We recommend that you dress in warm woollen underwear, warm outer pants and a solid woollen jumper under the snowmobile suits you will loan from us. We also recommend that our guests have extra clothes in a backpack, for example an extra jumper, woollen hat and mittens.
Longyearbyen Hospital advises pregnant women to not participate in snowmobile and dog sledding tours, as a blow to the stomach or fall may pose a risk of injury to the mother or unborn child.
We reserve the right to change the route of the tour for safety reasons should the weather or snow conditions require it. This will not be grounds for a change in price. The participants agree to follow the tour leader’s directions and instructions. The tour leader will not drive with a passenger.
The ‘Veitrafikkloven’ or Road Traffic Act applies on Svalbard. Driving under the influence of alcohol is not permitted.
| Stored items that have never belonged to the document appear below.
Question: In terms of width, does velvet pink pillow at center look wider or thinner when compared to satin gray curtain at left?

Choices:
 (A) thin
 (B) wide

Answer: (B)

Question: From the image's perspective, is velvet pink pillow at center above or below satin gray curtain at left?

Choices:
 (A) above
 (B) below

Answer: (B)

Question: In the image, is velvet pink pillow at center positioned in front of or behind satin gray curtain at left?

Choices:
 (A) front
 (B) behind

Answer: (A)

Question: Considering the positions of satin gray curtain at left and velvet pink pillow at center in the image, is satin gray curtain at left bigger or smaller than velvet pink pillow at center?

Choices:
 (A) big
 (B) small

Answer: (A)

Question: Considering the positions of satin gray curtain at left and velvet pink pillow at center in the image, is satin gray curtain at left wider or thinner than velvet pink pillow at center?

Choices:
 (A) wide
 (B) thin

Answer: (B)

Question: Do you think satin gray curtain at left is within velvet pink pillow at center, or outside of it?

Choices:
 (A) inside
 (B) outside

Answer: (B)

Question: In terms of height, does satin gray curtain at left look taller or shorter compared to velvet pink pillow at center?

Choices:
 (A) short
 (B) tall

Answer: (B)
Safety is our highest priority, and the guide needs to be able to give directions you understand. To participate on one of our excursions, it is required that you speak and understand English or one of the Scandinavian languages.
Your safety is our priority. Even if you have experience in winter sports, the Svalbard environment is different to that many might have been in before. Taking a tour with a guide who knows the local conditions is the safest way to explore the area outside of Longyearbyen. As a participant on a snowmobile tour, it is important that you follow the guide’s directions underway. This is both for your own safety, and that of the group. Weather and snow conditions are the big factors on Svalbard, and we reserve the right to change the route or destination to one that is safest for you and the group.
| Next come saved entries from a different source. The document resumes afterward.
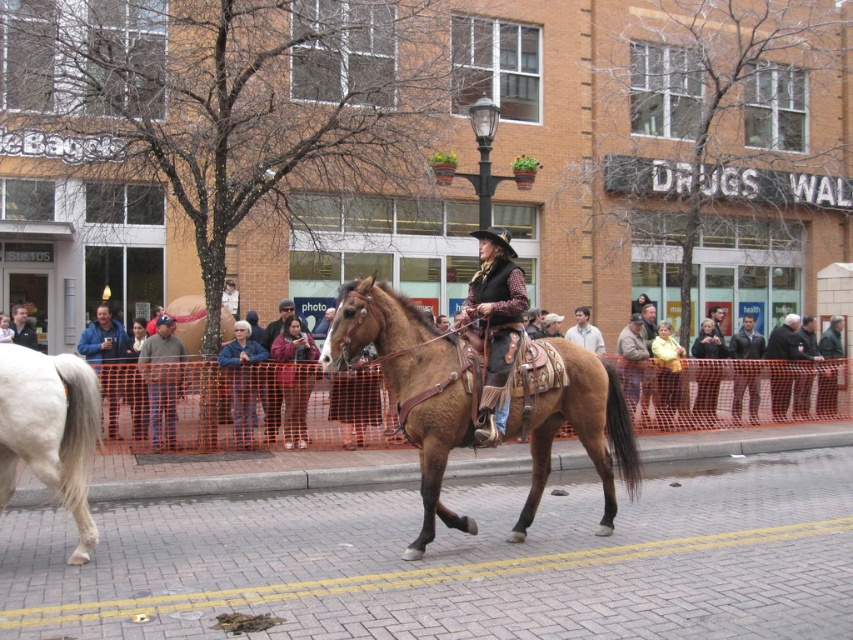 From the picture: You are standing at the origin point in the image. Which direction should you move to reach the white glossy horse at left?

The white glossy horse at left is located at coordinates 0.672 on the x axis and 0.059 on the y axis. Since you are at the origin, you should move towards the right and slightly downward to reach it.

You are a photographer standing at the position of the cowboy rider. You want to take a photo of both the point at coordinates point (401, 305) and point (10, 465) in the scene. Which point will appear closer to the camera in your photo?

Point (10, 465) will appear closer to the camera in the photo because it is physically closer to the photographer than point (401, 305), which is further away.

You are a photographer positioned at the center of the scene. You want to capture a clear photo of the leather vest at center without the white glossy horse at left blocking it. How should you adjust your position?

Since the white glossy horse at left is in front of the leather vest at center, you should move to the right to position yourself behind the horse so that the leather vest at center becomes visible without obstruction.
Hurtigruten Svalbard’s guides have different backgrounds and experience, but what they all have in common is that they come to work to ensure you will have the best and safest tour. Some have taken the Arctic Nature Guide study, others are certified mountain guides, glacier guides or authorised Svalbard guides who have taken the Svalbard Guide Opplæring (SGO - Svalbard guide training). SGO study includes fundamental requirements for safe travel on Svalbard, as well as education about tourism, field safety and an understanding of environmental and cultural values. In addition our guides take part in internal training and exercises through the year.